Will the U.S. Default On Its Debt … Even If It Raises the Debt Ceiling?
July 14, 2011
Many in Washington are warning that – unless a compromise to raise the debt ceiling is reached – the U.S will default on its debt.
Moody’s has put the U.S. on a credit review for a possible downgrade due to the failure to reach a debt ceiling agreement.
Standard and Poor’s said earlier this month that it would likely consider the Greek bailout plan to be a default. And see this.
But the American situation is different – both because we are the world’s largest economy and because raising the debt ceiling is different from the Greek plan.

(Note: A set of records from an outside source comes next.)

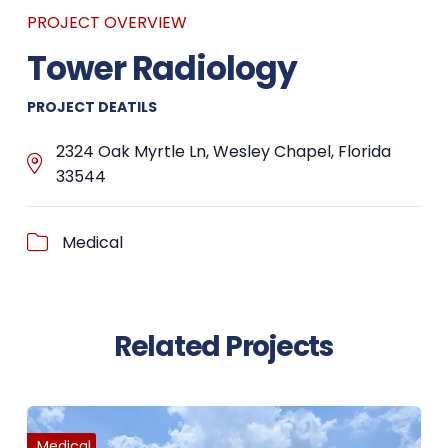
PROJECT OVERVIEW
Tower Radiology
PROJECT DEATILS
2324 Oak Myrtle Ln, Wesley Chapel, Florida
33544
Medical
Related Projects
Medical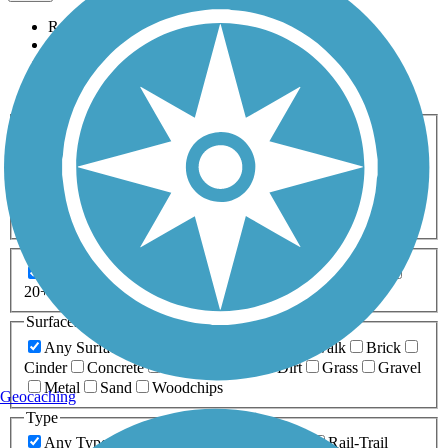
Relevance
Name
Length
Most Popular
Activities
Any Activity
ATV
Bike
Birding
Cross Country
Skiing
Dog Walking
Fishing
Geocaching
Hiking
Horseback Riding
Inline Skating
Mountain Biking
Running
Snowmobiling
Walking
Wheelchair
Accessible
Length
Any Length
0-5 Miles
5-10 Miles
10-20 Miles
20+ Miles
Surfaces
Any Surface
Asphalt
Ballast
Boardwalk
Brick
Cinder
Concrete
Crushed Stone
Dirt
Grass
Gravel
Metal
Sand
Woodchips
Geocaching
Type
Any Type
Canal
Greenway/Non-RT
Rail-Trail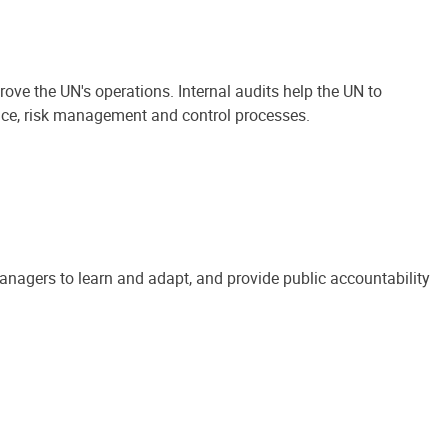
ove the UN's operations. Internal audits help the UN to
ance, risk management and control processes.
anagers to learn and adapt, and provide public accountability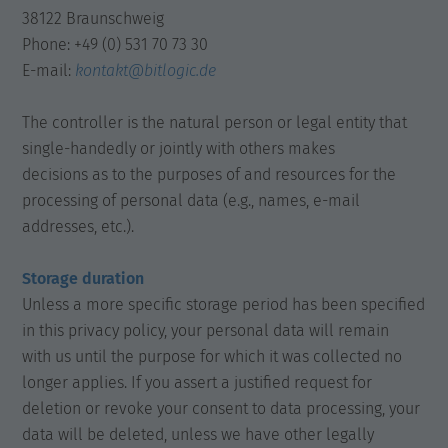
38122 Braunschweig
Phone: +49 (0) 531 70 73 30
E-mail:
kontakt@bitlogic.de
The controller is the natural person or legal entity that
single-handedly or jointly with others makes
decisions as to the purposes of and resources for the
processing of personal data (e.g., names, e-mail
addresses, etc.).
Storage duration
Unless a more specific storage period has been specified
in this privacy policy, your personal data will remain
with us until the purpose for which it was collected no
longer applies. If you assert a justified request for
deletion or revoke your consent to data processing, your
data will be deleted, unless we have other legally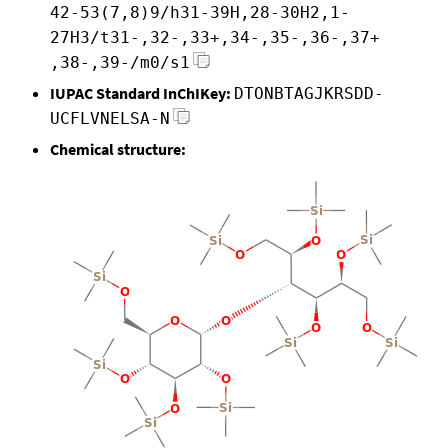
42-53(7,8)9/h31-39H,28-30H2,1-
27H3/t31-,32-,33+,34-,35-,36-,37+
,38-,39-/m0/s1
IUPAC Standard InChIKey:
DTONBTAGJKRSDD-
UCFLVNELSA-N
Chemical structure: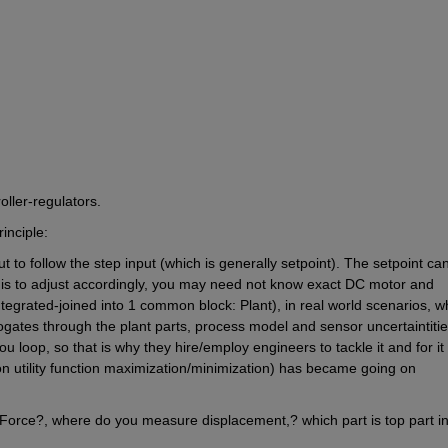
oller-regulators.
inciple:
 to follow the step input (which is generally setpoint). The setpoint can
 is to adjust accordingly, you may need not know exact DC motor and 
grated-joined into 1 common block: Plant), in real world scenarios, wh
pogates through the plant parts, process model and sensor uncertaintitie
 loop, so that is why they hire/employ engineers to tackle it and for it 
n utility function maximization/minimization) has became going on 
Force?, where do you measure displacement,? which part is top part in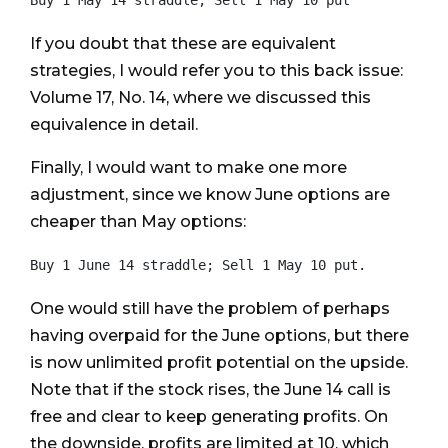
If you doubt that these are equivalent
strategies, I would refer you to this back issue:
Volume 17, No. 14, where we discussed this
equivalence in detail.
Finally, I would want to make one more
adjustment, since we know June options are
cheaper than May options:
One would still have the problem of perhaps
having overpaid for the June options, but there
is now unlimited profit potential on the upside.
Note that if the stock rises, the June 14 call is
free and clear to keep generating profits. On
the downside, profits are limited at 10, which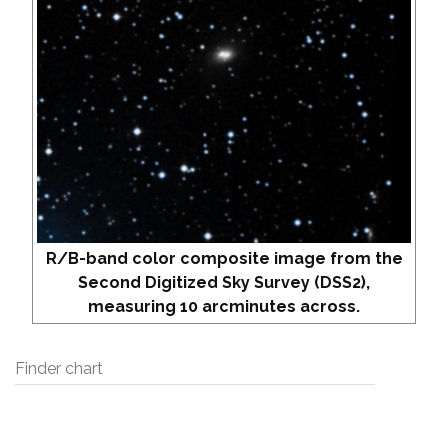
R/B-band color composite image from the
Second Digitized Sky Survey (DSS2),
measuring 10 arcminutes across.
Finder chart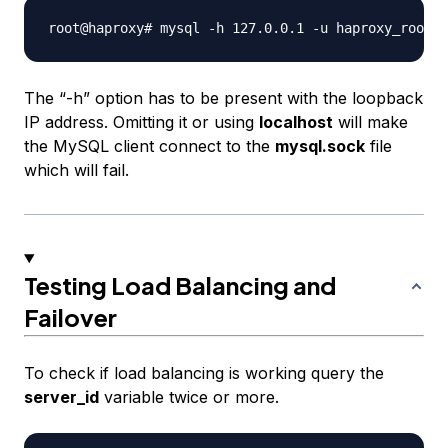
The “-h” option has to be present with the loopback
IP address. Omitting it or using
localhost
will make
the MySQL client connect to the
mysql.sock
file
which will fail.
Testing Load Balancing and
Failover
To check if load balancing is working query the
server_id
variable twice or more.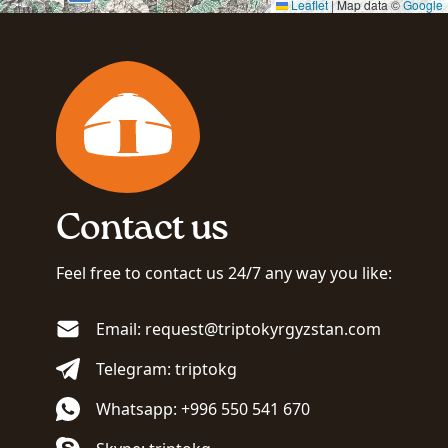
Leaflet
|
Map data ©
Google
Contact us
Feel free to contact us 24/7 any way you like:
Email: request@triptokyrgyzstan.com
Telegram: triptokg
Whatsapp: +996 550 541 670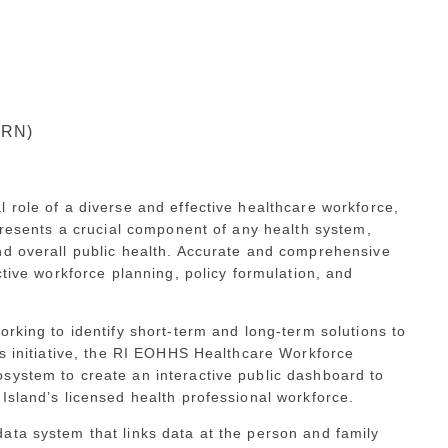
 RN)
 role of a diverse and effective healthcare workforce,
epresents a crucial component of any health system,
nd overall public health. Accurate and comprehensive
ctive workforce planning, policy formulation, and
orking to identify short-term and long-term solutions to
is initiative, the RI EOHHS Healthcare Workforce
system to create an interactive public dashboard to
Island’s licensed health professional workforce.
data system that links data at the person and family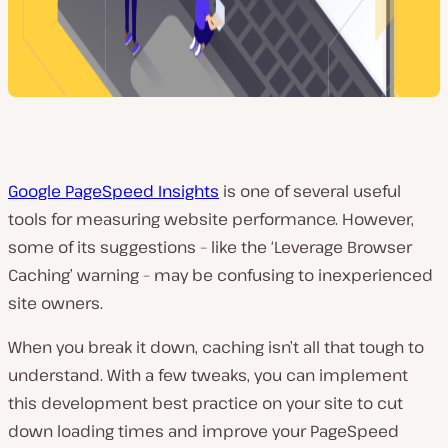
Google PageSpeed Insights
is one of several useful
tools for measuring website performance. However,
some of its suggestions – like the ‘Leverage Browser
Caching’ warning – may be confusing to inexperienced
site owners.
When you break it down, caching isn’t all that tough to
understand. With a few tweaks, you can implement
this development best practice on your site to cut
down loading times and improve your PageSpeed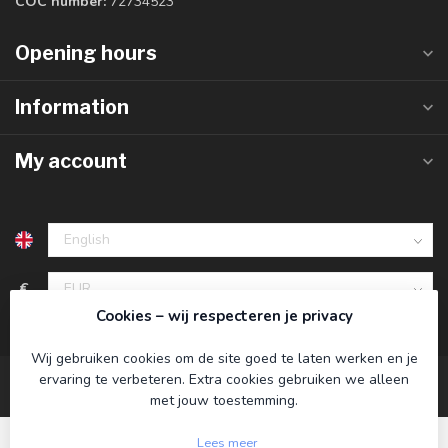
COC number:
72734523
Opening hours
Information
My account
€
Cookies – wij respecteren je privacy
Wij gebruiken cookies om de site goed te laten werken en je
ervaring te verbeteren. Extra cookies gebruiken we alleen
met jouw toestemming.
Lees meer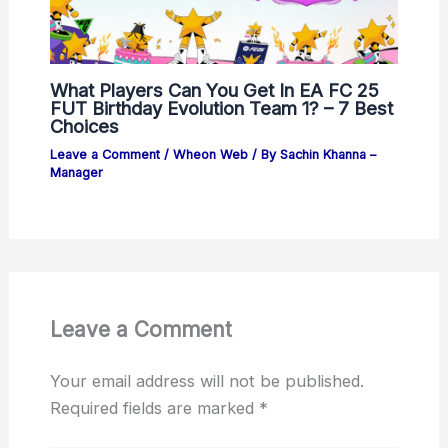
What Players Can You Get In EA FC 25
FUT Birthday Evolution Team 1? – 7 Best
Choices
Leave a Comment
/
Wheon Web
/ By
Sachin Khanna –
Manager
Leave a Comment
Your email address will not be published.
Required fields are marked
*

Hopefully. But as Zero Hedge notes:
China Daily has just reported that according to the notorious … Dagong rating agency, ”The US’ sovereign credit rating is likely to be downgraded regardless of whether the US Congress reaches an agreement on raising its statutory debt limit. “If the debt limit is raised and the public debt continues to grow, it will further damage the US’ debt-paying ability, which is a key factor in Dagong’s evaluation, and we will consider lowering its ratings accordingly,” said Guan Jianzhong, chairman and CEO of Dagong. “If the raised limit fails to pass and the US faces default, the rating will be immediately and substantially downgraded,” he said. According to Guan, the downgrading is really just “a matter of time and extent”.